The Beatles undoubtedly led one of the biggest cultural revolutions in contemporary US history. Arriving at a time in which America was suffering from a large emotional depression, they lifted millions of people’s spirits and changed the face of rock and roll. Their song lyrics empowered and excited young women across the nation, who were daring to change the status quo of their role as mothers, wives, and daughters. Their carefree nature inspired the baby boomer generation to seek thrills and to enjoy themselves in the present, rather than worry about the future like their parents had done. Most importantly, they brought a fresh, new look to music that helped Americans heal from the loss of John F. Kennedy, one that would inspire a widespread culture of boy bands and quiet teenage rebellion. But as Beatlemania became too big for even the Beatles to handle, the friendly, innocent image began to crack, and the Beatles would begin to question who they were really playing music for and who they were trying to please. By 1966, a transformation was beginning to manifest itself in small ways as the Fab Four sought to shed the uniform and branch out from their simpler, more formulaic songs.

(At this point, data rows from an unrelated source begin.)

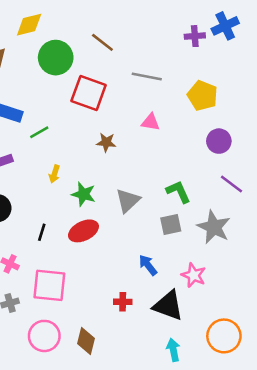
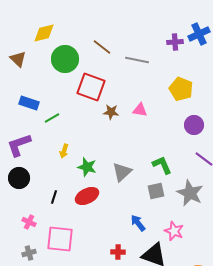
gray line: (147, 77) -> (137, 60), moved
brown star: (106, 142) -> (111, 112), moved

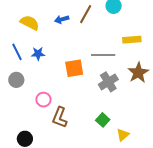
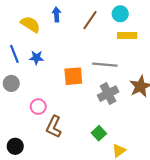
blue arrow: (62, 19) -> (56, 15), moved, turned 96
yellow rectangle: (132, 40) -> (127, 35), moved

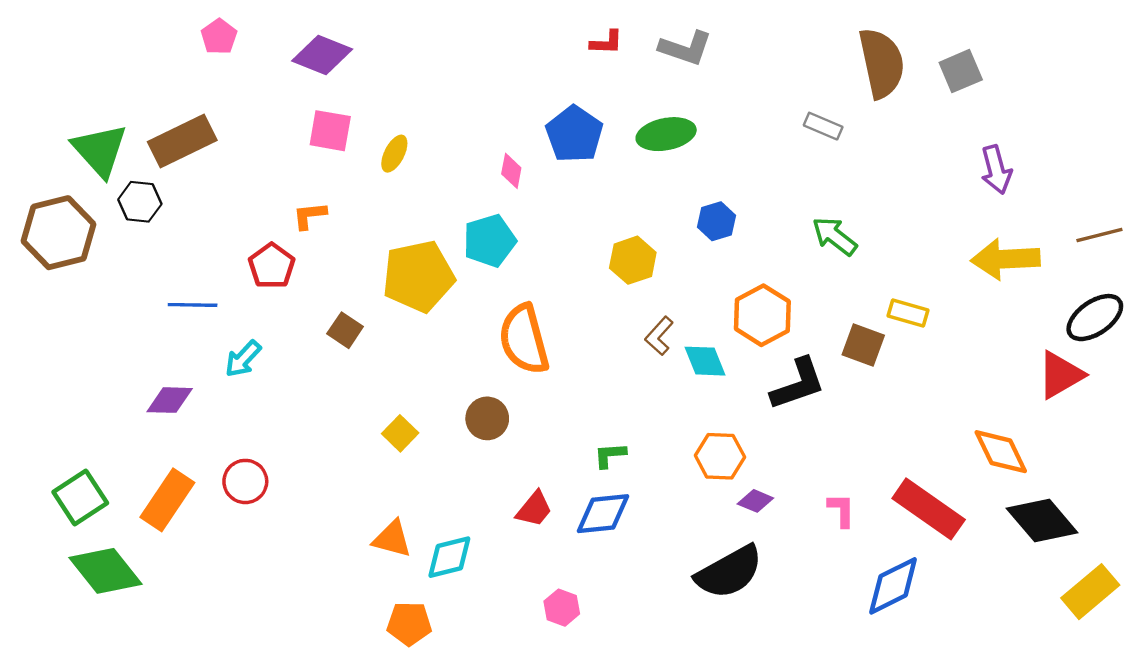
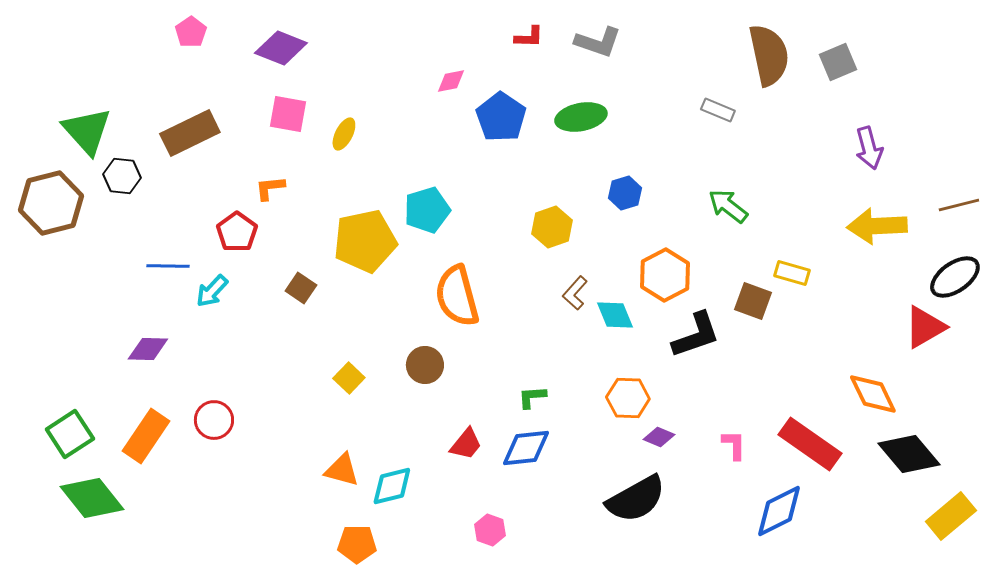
brown rectangle: (182, 141) -> (190, 133), moved
pink diamond: (511, 171) -> (451, 81), moved, turned 68
cyan arrow: (243, 359) -> (212, 291), moved

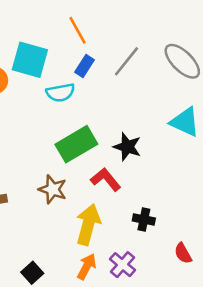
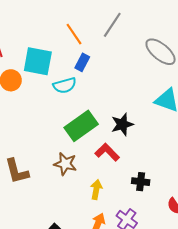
gray line: (127, 61) -> (112, 25), moved
black star: (127, 147) -> (122, 124), turned -30
yellow arrow: (88, 224) -> (96, 190), size x0.6

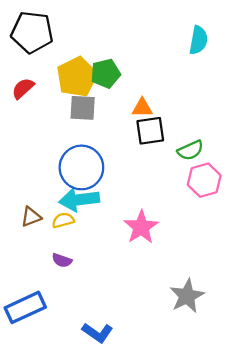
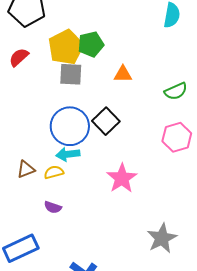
black square: (150, 131) -> (106, 121), moved, turned -36
green semicircle: (190, 150) -> (176, 91), moved
cyan arrow: (79, 200) -> (68, 154), size x0.7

When the Beatles first arrived in America in 1964, only three months had passed since the nation had lost its beloved president, John F. Kennedy. His death had left the people lost and confused, wondering what was going to happen now that Lyndon Johnson had taken over. “The sense of possibility, of optimism, of inevitable progress had been so buoying in the first three years of the 1960s that the youth of America took Kennedy’s death especially hard.” But by the time that the Beatles’ “I Want to Hold Your Hand” had made it to the number one slot on the charts, it had become clear that young Americans had found something that could help them cope with their confusion. “The fun-loving Beatles seemed a perfect antidote to the pessimism that had engulfed America after John F. Kennedy’s death a few months earlier.” Dressed in matching suits and haircuts as prescribed by their manager, they seemed to embody “good clean fun,” something that the younger generation could enjoy and the older generation could at least tolerate.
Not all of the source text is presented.